__Required work__:
For each line in the records that contains "There", make a copy.
<<<<
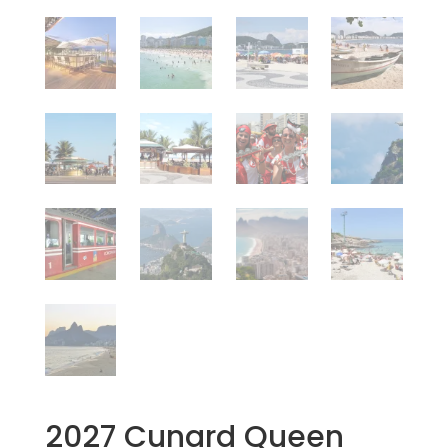
2027 Cunard Queen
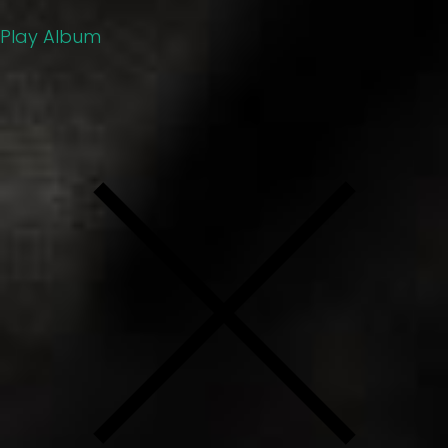
Play Album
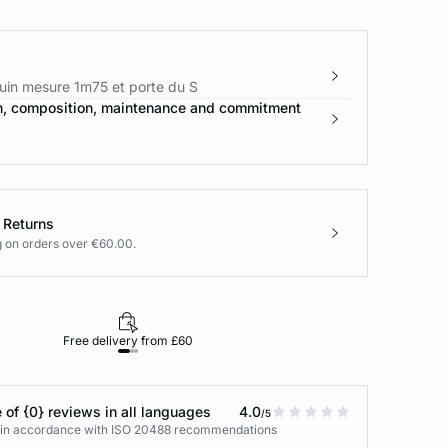
in mesure 1m75 et porte du S
n, composition, maintenance and commitment
 Returns
g on orders over €60.00.
Free delivery from £60
Returns under 30
 of {0} reviews in all languages
4.0
/5
s in accordance with ISO 20488 recommendations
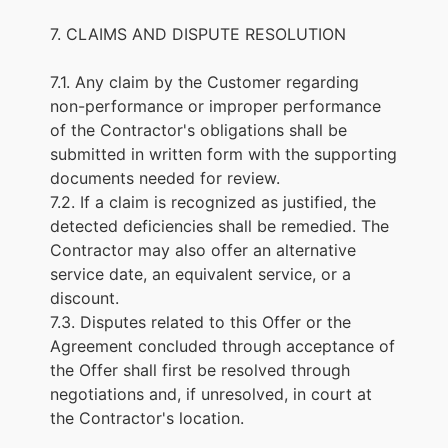
7. CLAIMS AND DISPUTE RESOLUTION
7.1. Any claim by the Customer regarding
non-performance or improper performance
of the Contractor's obligations shall be
submitted in written form with the supporting
documents needed for review.
7.2. If a claim is recognized as justified, the
detected deficiencies shall be remedied. The
Contractor may also offer an alternative
service date, an equivalent service, or a
discount.
7.3. Disputes related to this Offer or the
Agreement concluded through acceptance of
the Offer shall first be resolved through
negotiations and, if unresolved, in court at
the Contractor's location.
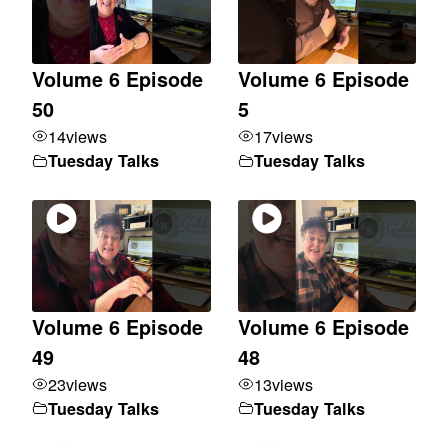
Volume 6 Episode
Volume 6 Episode
50
5
14
views
17
views
Tuesday Talks
Tuesday Talks
Volume 6 Episode
Volume 6 Episode
49
48
23
views
13
views
Tuesday Talks
Tuesday Talks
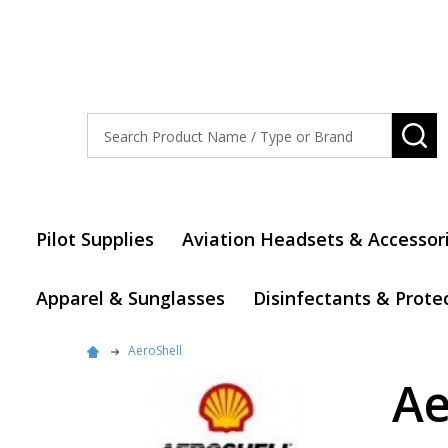
Search
SE
Pilot Supplies
Aviation Headsets & Accessor
Apparel & Sunglasses
Disinfectants & Prote
AeroShell
Ae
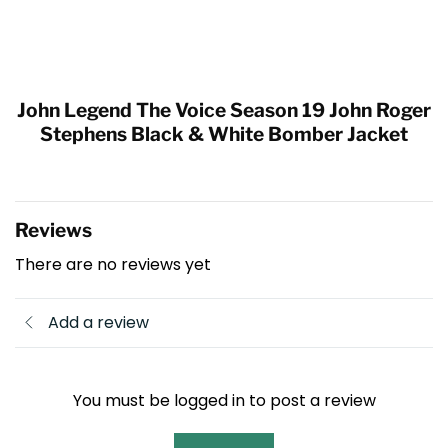
John Legend The Voice Season 19 John Roger
Stephens Black & White Bomber Jacket
Reviews
There are no reviews yet
Add a review
You must be logged in to post a review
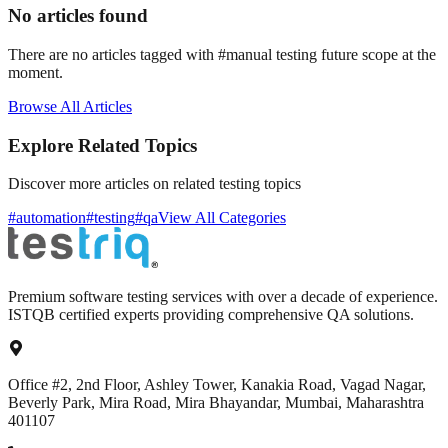
No articles found
There are no articles tagged with #
manual testing future scope
at the
moment.
Browse All Articles
Explore Related Topics
Discover more articles on related testing topics
#automation
#testing
#qa
View All Categories
Premium software testing services with over a decade of experience.
ISTQB certified experts providing comprehensive QA solutions.
Office #2, 2nd Floor, Ashley Tower, Kanakia Road, Vagad Nagar,
Beverly Park, Mira Road, Mira Bhayandar, Mumbai, Maharashtra
401107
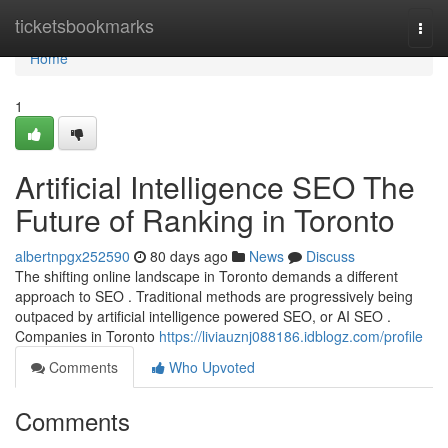
Home
ticketsbookmarks
Togg
navi
Home
1
Artificial Intelligence SEO The
Future of Ranking in Toronto
albertnpgx252590
80 days ago
News
Discuss
The shifting online landscape in Toronto demands a different
approach to SEO . Traditional methods are progressively being
outpaced by artificial intelligence powered SEO, or AI SEO .
Companies in Toronto
https://liviauznj088186.idblogz.com/profile
Comments
Who Upvoted
Comments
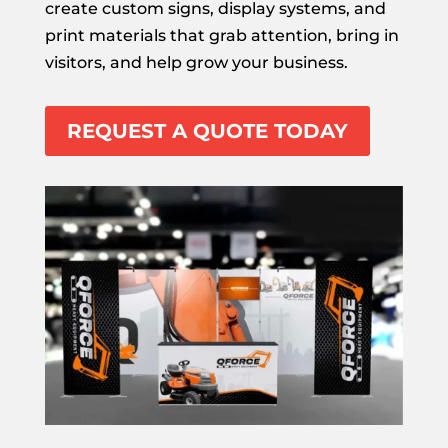
create custom signs, display systems, and
print materials that grab attention, bring in
visitors, and help grow your business.
REQUEST A QUOTE TODAY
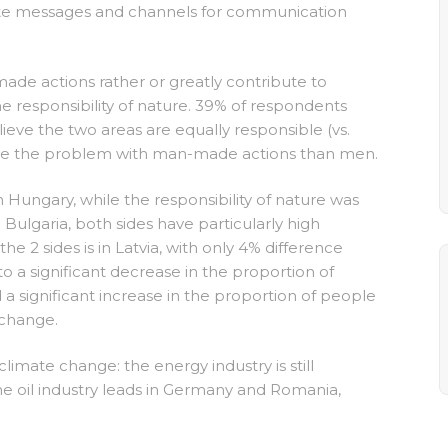
riate messages and channels for communication
ade actions rather or greatly contribute to
e responsibility of nature. 39% of respondents
eve the two areas are equally responsible (vs.
iate the problem with man-made actions than men.
ungary, while the responsibility of nature was
Bulgaria, both sides have particularly high
 2 sides is in Latvia, with only 4% difference
a significant decrease in the proportion of
ignificant increase in the proportion of people
 change.
imate change: the energy industry is still
he oil industry leads in Germany and Romania,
>>>>
__Your solution__:
There are no reviews yet
There are no articles tagged with #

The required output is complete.